SARA AUSTIN ET SES POUPÉES


C'est encore une fois à Facebook que je dois cette incroyable découverte .
Je suis entrée en lien avec cette artiste américaine.
Elle a eu la gentillesse de répondre longuement à mes questions.
Isabelle Pulby a traduit ses propos ... j'espère que vous prendrez la peine de les lire.
Ils sont d'une grande profondeur. 
Je tiens à préciser que les poupées ne sont qu'une petite facette du travail  de Sara Austin, que je vous
invite à découvrir sur son site ...























 D'où vient votre désir de travailler ?

Je fais des choses depuis le lycée. On dirait que le désir a toujours été là. Cela vient principalement du fait que je suis une personne sensible qui réagit à tout et n'importe quoi.
Je ressens les choses si profondément, aussi bien la douleur que le plaisir. Toute chose est quelque chose et toute chose est prise en compte. Je dois limiter les choses et les personnes qui sont autour de moi. Je ressens tout. Le meilleur travail que je fais a besoin d'être fait pour que je puisse traiter ce que je vois, ce que je ressens. Ce n'est que lorsqu'un travail est en cours que je pense à ce qu'il signifie pour moi, ce que j'en retire en exprimant.
Si je ne travaille pas, je ne me sens pas vivante. Une grande partie de notre vie est banale. Je me demande si j'ai passé une année entière à nettoyer mon plan de travail de cuisine. Peut-être plus d'une année ? C'est juste l'existence. Je veux plus de la vie, donc je travaille autant que je peux pour me sentir vivante.
Je me considère comme une artiste Singulière, avec une éducation académique, je m'identifie comme Singulière. Mais j'ai quand même deux diplômes d'art et je suis contente d'avoir reçu une telle formation. J'ai obtenu mon Bachelor de Beaux-arts à Austin, au Texas, qui se concentre sur le dessin et la peinture. Plus tard, j'ai obtenu mon Masters de Beaux-Arts de l'Etat de Californie, Long Beach. Mon accent ici a commencé à porter sur l'art textile, s'est déplacé vers la sculpture et peu après vers le travail d'installation.

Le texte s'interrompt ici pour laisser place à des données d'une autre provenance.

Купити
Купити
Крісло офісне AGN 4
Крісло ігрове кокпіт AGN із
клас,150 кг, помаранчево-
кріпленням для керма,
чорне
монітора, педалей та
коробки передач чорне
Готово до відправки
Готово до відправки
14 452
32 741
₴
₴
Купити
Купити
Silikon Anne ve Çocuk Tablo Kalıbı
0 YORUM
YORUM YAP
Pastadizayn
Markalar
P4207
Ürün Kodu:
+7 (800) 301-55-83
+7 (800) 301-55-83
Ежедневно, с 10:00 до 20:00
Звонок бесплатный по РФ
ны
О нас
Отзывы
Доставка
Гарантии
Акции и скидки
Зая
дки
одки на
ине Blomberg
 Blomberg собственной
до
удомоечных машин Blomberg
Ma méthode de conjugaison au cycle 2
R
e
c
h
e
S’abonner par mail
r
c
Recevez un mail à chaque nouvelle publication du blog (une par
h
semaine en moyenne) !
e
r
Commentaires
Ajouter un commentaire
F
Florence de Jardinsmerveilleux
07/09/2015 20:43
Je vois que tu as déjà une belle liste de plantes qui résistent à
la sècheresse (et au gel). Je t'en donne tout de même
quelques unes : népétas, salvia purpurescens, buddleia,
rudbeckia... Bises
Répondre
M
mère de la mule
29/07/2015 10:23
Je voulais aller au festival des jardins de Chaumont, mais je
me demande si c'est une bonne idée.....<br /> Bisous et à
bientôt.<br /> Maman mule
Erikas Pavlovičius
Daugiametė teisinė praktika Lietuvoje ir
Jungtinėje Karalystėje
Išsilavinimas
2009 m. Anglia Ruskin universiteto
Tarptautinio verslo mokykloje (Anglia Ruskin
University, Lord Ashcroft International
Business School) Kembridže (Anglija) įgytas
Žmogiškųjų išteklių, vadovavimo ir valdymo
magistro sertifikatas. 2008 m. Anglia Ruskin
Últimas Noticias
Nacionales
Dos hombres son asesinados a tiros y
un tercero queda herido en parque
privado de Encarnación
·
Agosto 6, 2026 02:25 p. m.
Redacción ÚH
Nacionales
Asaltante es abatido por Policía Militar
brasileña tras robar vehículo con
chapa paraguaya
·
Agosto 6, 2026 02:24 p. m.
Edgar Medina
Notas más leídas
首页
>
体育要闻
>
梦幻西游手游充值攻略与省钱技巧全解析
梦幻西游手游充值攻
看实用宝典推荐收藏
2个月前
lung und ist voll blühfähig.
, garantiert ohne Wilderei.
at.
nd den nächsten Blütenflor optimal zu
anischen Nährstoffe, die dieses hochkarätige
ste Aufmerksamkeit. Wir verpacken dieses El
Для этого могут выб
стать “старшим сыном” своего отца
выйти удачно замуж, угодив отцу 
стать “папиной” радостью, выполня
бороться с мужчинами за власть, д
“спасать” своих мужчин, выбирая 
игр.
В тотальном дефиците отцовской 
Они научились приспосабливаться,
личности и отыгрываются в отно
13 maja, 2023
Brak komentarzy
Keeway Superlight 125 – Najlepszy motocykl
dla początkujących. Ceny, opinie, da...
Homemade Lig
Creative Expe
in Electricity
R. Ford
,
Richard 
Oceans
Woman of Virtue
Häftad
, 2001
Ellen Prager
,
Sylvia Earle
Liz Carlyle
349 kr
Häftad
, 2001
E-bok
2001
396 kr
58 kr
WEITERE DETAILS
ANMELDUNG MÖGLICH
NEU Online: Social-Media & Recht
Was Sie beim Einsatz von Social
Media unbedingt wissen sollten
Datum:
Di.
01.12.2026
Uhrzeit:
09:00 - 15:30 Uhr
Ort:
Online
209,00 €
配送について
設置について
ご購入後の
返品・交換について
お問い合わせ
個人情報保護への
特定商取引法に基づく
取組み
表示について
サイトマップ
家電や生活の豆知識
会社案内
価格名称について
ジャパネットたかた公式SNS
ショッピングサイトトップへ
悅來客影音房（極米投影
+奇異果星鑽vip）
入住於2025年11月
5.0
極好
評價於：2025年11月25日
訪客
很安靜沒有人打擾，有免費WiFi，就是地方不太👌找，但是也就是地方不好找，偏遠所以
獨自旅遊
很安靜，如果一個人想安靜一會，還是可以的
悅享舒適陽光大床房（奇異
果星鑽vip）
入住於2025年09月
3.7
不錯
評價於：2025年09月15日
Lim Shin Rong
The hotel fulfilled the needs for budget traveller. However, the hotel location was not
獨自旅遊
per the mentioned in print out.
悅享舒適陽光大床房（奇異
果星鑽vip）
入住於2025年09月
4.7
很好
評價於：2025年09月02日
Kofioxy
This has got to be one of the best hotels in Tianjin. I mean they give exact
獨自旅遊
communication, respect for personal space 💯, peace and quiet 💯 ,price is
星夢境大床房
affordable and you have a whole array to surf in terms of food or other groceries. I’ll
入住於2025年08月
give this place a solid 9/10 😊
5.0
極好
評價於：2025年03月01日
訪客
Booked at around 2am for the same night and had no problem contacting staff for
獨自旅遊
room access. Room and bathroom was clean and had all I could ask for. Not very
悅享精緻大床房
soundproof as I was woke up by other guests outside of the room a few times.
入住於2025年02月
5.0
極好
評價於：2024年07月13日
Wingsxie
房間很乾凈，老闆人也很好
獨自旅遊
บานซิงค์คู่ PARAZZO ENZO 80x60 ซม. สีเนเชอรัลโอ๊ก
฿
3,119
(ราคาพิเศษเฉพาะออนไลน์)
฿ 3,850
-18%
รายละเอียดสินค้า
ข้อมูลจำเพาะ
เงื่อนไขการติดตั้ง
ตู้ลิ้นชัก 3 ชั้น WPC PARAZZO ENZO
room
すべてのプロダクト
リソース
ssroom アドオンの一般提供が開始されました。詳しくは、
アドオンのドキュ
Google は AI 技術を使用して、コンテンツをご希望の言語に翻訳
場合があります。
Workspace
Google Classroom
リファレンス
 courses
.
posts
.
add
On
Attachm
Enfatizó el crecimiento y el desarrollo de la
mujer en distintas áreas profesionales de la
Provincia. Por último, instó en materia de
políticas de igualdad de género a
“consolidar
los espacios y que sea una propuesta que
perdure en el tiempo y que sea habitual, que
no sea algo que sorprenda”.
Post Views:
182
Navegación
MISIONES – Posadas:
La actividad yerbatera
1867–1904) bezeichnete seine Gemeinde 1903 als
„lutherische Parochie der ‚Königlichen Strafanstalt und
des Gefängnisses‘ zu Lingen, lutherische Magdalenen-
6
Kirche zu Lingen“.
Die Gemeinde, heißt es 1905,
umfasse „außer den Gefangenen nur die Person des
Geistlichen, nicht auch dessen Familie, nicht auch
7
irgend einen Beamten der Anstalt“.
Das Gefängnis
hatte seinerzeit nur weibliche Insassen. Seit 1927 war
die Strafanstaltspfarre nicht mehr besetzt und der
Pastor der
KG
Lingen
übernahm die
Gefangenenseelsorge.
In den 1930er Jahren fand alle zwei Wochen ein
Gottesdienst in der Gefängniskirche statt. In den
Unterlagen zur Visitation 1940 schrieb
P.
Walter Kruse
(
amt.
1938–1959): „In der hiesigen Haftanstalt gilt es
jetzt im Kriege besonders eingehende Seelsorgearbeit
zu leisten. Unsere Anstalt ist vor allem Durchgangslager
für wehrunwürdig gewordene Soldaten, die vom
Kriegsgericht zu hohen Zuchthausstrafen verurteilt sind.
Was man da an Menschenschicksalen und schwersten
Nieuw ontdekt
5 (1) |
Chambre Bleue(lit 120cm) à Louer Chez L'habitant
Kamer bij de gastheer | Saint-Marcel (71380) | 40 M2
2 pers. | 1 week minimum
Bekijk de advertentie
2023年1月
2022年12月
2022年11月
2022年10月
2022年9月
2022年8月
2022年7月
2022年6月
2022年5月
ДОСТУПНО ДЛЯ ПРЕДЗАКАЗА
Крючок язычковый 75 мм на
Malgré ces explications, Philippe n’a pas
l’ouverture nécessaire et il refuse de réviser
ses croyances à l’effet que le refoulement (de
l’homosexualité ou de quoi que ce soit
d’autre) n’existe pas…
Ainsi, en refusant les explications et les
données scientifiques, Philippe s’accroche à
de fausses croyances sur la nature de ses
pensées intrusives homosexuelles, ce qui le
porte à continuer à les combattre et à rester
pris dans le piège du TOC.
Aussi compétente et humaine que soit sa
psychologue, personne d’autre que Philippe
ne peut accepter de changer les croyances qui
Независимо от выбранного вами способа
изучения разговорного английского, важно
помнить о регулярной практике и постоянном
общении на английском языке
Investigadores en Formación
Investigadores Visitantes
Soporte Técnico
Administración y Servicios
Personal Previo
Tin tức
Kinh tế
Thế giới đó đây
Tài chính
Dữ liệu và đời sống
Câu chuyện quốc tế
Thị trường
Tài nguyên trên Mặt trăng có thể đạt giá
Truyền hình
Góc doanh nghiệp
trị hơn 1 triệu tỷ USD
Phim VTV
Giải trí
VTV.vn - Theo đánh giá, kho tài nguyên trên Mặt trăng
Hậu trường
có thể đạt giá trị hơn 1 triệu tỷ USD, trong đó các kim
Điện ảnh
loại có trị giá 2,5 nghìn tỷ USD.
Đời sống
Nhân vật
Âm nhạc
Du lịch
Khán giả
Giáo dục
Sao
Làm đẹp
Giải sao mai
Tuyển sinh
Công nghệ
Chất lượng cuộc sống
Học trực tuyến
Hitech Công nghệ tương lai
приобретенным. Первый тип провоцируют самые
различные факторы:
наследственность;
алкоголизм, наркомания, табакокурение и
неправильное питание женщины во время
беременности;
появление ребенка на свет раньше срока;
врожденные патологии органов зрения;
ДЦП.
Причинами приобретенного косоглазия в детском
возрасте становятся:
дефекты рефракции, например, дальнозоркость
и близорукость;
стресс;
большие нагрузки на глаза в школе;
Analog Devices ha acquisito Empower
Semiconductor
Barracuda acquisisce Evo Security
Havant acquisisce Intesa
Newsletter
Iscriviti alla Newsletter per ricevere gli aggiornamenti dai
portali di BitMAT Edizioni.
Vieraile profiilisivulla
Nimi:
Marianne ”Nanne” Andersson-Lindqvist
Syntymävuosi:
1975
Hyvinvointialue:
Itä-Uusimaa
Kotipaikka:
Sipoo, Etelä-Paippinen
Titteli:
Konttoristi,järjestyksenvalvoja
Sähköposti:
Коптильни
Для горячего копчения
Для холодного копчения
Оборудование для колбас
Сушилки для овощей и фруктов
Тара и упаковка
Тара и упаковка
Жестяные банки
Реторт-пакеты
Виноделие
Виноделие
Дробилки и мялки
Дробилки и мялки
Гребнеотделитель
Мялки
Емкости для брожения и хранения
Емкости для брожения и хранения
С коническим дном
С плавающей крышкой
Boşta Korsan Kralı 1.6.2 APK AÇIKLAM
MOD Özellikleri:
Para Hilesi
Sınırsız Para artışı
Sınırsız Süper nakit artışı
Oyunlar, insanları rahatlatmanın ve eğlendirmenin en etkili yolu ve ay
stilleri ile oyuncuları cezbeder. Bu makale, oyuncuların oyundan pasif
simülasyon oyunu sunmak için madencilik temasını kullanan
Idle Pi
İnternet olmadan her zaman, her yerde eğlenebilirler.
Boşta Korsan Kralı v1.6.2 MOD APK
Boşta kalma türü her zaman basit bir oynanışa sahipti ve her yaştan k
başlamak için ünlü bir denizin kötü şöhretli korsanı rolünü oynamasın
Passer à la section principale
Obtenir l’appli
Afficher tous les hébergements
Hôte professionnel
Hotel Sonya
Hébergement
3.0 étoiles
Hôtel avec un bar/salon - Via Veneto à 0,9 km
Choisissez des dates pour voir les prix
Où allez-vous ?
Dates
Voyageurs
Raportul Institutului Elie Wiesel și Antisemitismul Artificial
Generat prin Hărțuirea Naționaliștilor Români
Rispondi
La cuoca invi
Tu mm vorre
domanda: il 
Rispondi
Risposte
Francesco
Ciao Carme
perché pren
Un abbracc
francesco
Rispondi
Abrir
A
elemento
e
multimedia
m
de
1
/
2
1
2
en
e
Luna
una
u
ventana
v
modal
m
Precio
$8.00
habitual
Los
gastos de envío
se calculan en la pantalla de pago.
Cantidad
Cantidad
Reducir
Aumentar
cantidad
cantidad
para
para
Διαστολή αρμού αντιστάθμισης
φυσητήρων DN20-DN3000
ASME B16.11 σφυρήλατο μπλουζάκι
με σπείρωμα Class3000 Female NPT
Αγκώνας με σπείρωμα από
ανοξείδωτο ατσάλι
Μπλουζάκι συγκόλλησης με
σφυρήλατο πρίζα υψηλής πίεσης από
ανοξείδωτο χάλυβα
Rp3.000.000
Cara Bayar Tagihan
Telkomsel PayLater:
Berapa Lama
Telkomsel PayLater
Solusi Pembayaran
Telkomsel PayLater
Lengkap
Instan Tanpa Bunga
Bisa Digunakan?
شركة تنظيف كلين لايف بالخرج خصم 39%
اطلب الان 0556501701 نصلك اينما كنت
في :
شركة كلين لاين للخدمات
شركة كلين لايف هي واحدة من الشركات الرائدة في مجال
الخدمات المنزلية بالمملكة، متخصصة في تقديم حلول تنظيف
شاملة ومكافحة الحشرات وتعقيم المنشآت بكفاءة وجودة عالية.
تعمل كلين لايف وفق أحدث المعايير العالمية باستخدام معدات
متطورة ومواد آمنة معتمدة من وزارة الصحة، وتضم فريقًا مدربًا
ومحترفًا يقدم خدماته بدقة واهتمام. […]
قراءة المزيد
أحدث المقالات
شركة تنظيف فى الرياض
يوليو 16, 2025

Où et comment travaillez-vous ? Avez-vous un atelier ? Quels matériaux aimez-vous utiliser ? Quelle est votre vie à côté de l'art ?
 
J'ai maintenant une petite maison à Las Cruces et je suis en train de transformer le salon en atelier. Je sais comment je travaille et je vais finir par m'étaler pour travailler dans tout l'espace de cette maison. Je n'ai pas eu d'espace pour travailler depuis environ 3 ans, donc c'est une période heureuse pour moi. Comme j'aime avoir plusieurs projets en cours en même temps et travailler avec différents matériaux selon l'oeuvre, j'installe plusieurs tables. Chacune est une zone de travail pour les différents travaux en cours en même temps. Maintenant j'ai envie de dessiner et peindre donc il y a une table pour cela. Pour le moment j'ai des boites à côté de ma chaise favorite et je m'assois ici pour travailler sur les poupées. Comme mes mains ne trouvent plus la couture aussi agréable, j'ai le projet de travailler bientôt dehors avec plein de matériaux sales et d'objets trouvés et recyclés. J'avais fait des personnages avec de l'argile, du bois, du fil de fer et d'autres matériaux. Ils ont tous disparu une nuit quand je vivais à Long Beach. Je collecte ce dont j'ai besoin pour faire à nouveau ce genre de figurines. J'utilise toutes sortes de matériaux, certains comme le papier, la peinture et les crayons sont achetés. La plupart des matériaux que j'utilise sont trouvés à l'extérieur, sur ebay, etsy, Amazon. J'ai une telle quantité de matériaux et de fournitures que je peux chercher dans des boites et trouver des choses dont j'avais même oublié l'existence. J'aime teindre, peindre avec de la teinture, et transformer des tissus d'autres façons. Donc j'utilise beaucoup de tissu. Je collecte des chutes et je les utilise dans des collages sur papier, ce que j'ai toujours fait, et maintenant j'utilise souvent les collages pour exprimer rapidement des idées. Vous pouvez trouver sur mon blog des informations au sujet de mes procédés créatifs avec les poupées, comment à partir de mes sources d'inspiration, je fais des plans et ensuite crée le personnage.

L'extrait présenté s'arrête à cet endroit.